Under the proposal, National wants to prevent gang members from hanging out with other gang members.
It also proposes setting up a specialised police unit in New Zealand to check for liquor licences if alcohol is served at a gang pad, inspect tax records for welfare fraud, take away drivers' licences if traffic fines are unpaid, and use council rules to shut down gang clubhouses for shoddy workmanship or unconsented work.
National also wants a ban on gang patches from public places, revoke parole for gang members who return to gangs on release, create new sentences for violent gang crime and have greater police powers to search the homes and cars of gang members.
"As long as they deal and manufacture drugs and carry out violence in our communities I will do everything I can to stop them," Mitchell told the Rotorua Daily Post.

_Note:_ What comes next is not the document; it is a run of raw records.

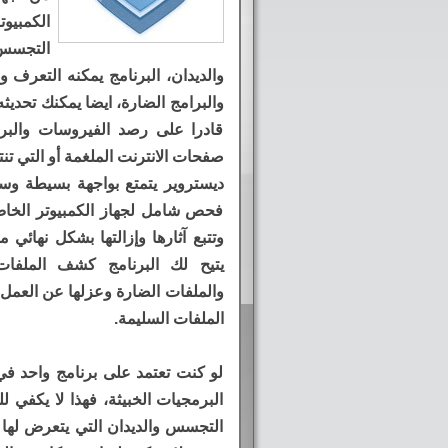
الكمبي
التجسس
والبرامج الضارة، ايضا يمكنك تحدي
قادرا على رصد الفيروسات والبرام
صفحات الانترنت الملغمة أو التي ت
ديستروير يتمتع بواجهة بسيطة وس
فحص شامل لجهاز الكمبيوتر الخا
وتتبع آثارها وإزالتها بشكل نهائ
يتيح لك البرنامج كشف الملفات
والملفات الضارة وعزلها عن العمل 
الملفات السليمة.
لو كنت تعتمد على برنامج واحد في
البرمجيات الخبيثة، فهذا لا يكفي 
التجسس والديدان التي يتعرض لها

"As for receiving the dole, our policy is that gang members should prove they're not receiving illegal income. If gangs are following the law then they have nothing to worry about. If they're breaking the law, they don't deserve taxpayers' money."
His comments come after Mongrel Mob's Ōpōtiki chapter president Barney Hunuhunu said National's policies were concerning and would split up families.
Hunuhunu has led the chapter since 2008.
"The bottom line is he wants to get rid of gangs themselves, which would take longer than his lifetime. Good luck to him," Hunuhunu said.
He said in many cases multiple members of the same family were part of the same chapter or wider gang.
"A gang member today is often a son, a moko - they're whānau of others in our crew. Are we not allowed to spend time with our own family members? Our friends have married into our families."
Hunuhunu said National's proposals to stop gang members' social welfare support would ultimately hurt families supported by gang members.
Whanau Ora commissioning chairwoman and Rotorua district councillor Merepeka Raukawa-Tait has also condemned National's new gang plans, calling them "a big fat waste of time".
"I don't see anything changing with what they are proposing. Obviously, no one has sat down and thought through 'what are we really trying to achieve here?'"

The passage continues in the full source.